------ RECORDS FOR THE EXERCISE ------
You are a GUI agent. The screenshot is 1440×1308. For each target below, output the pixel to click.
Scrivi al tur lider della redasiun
------
------ RECORDS FOR THE EXERCISE ------
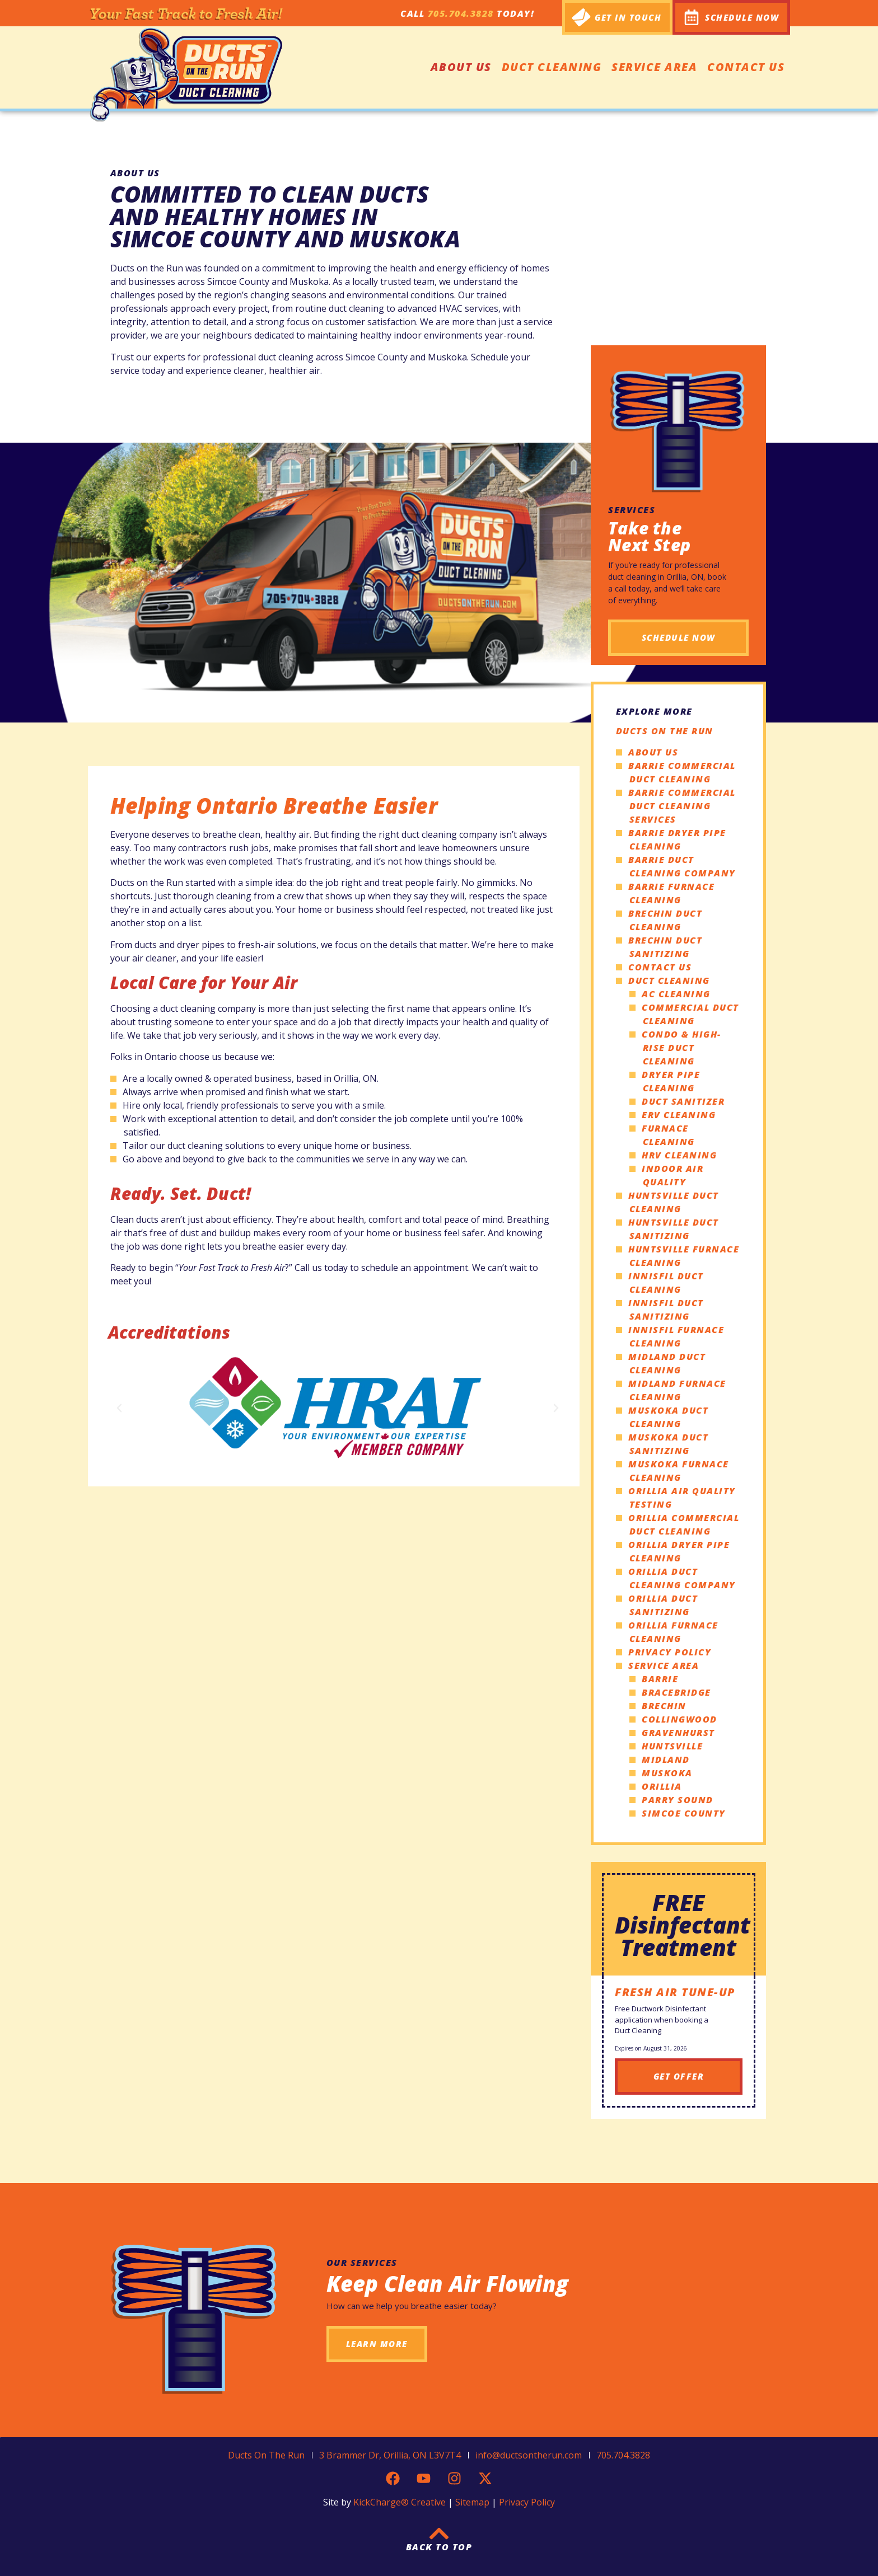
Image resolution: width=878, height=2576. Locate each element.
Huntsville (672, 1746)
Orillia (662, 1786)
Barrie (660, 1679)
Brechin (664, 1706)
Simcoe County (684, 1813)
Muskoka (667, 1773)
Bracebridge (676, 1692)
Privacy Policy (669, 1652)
------
------ RECORDS FOR THE EXERCISE ------
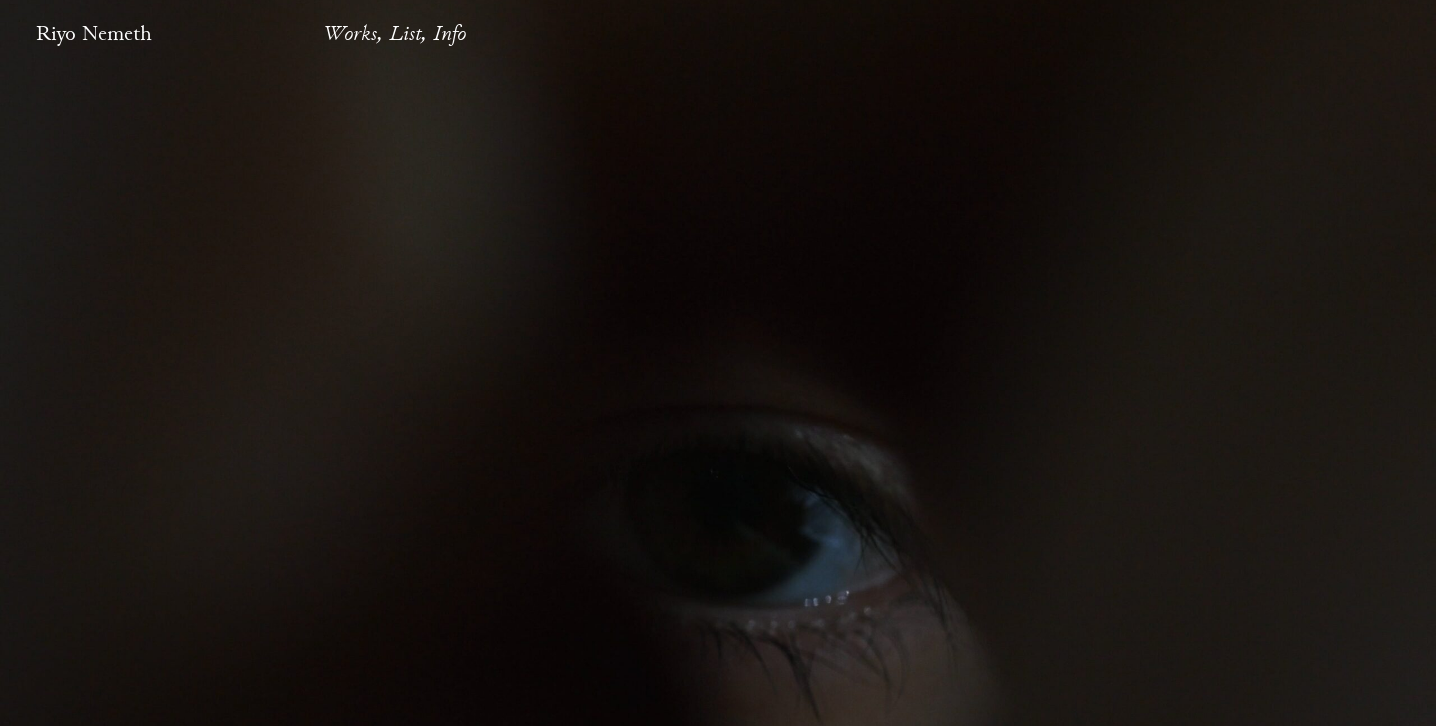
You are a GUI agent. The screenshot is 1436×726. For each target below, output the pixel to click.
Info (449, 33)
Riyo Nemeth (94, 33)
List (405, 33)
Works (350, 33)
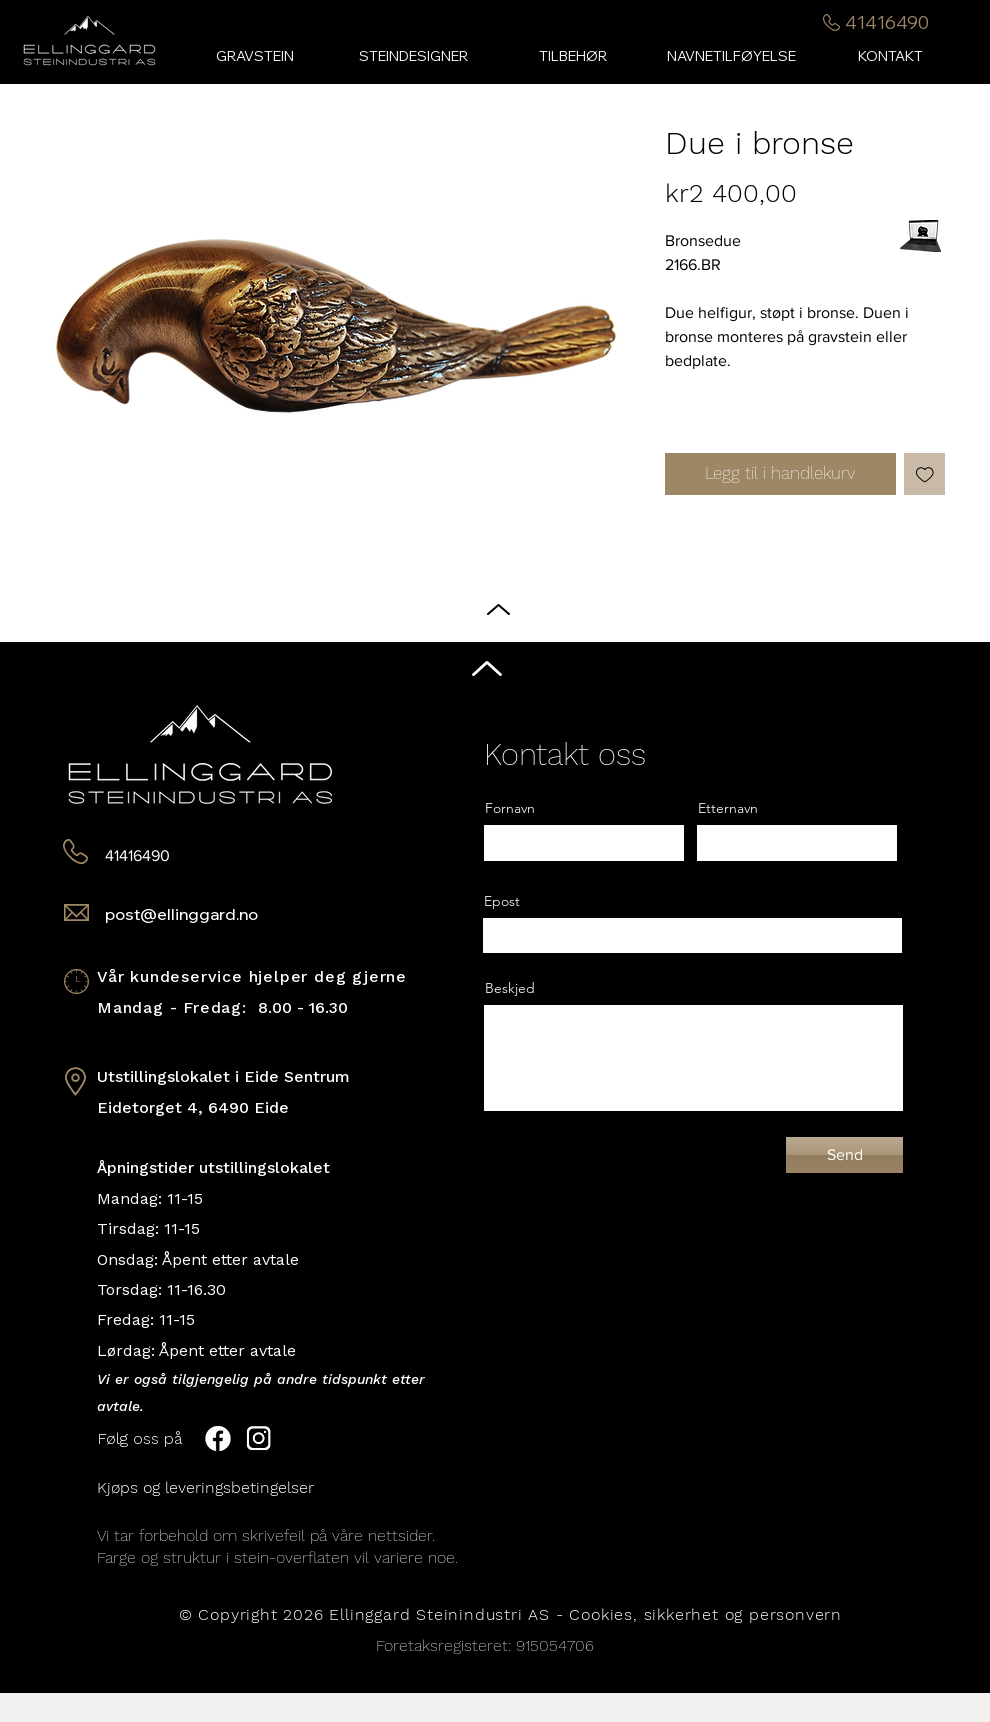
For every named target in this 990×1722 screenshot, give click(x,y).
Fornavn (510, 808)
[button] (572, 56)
------
The lines to copy are those in the records above containing the word "click".

You are a GUI agent. The screenshot is 1440×1308. For each target below, output the pixel to click.
You are a GUI agent. The screenshot is 1436×726. For each target below, output the pixel to click.
For every named target in this 990×1722 screenshot, give click(x,y).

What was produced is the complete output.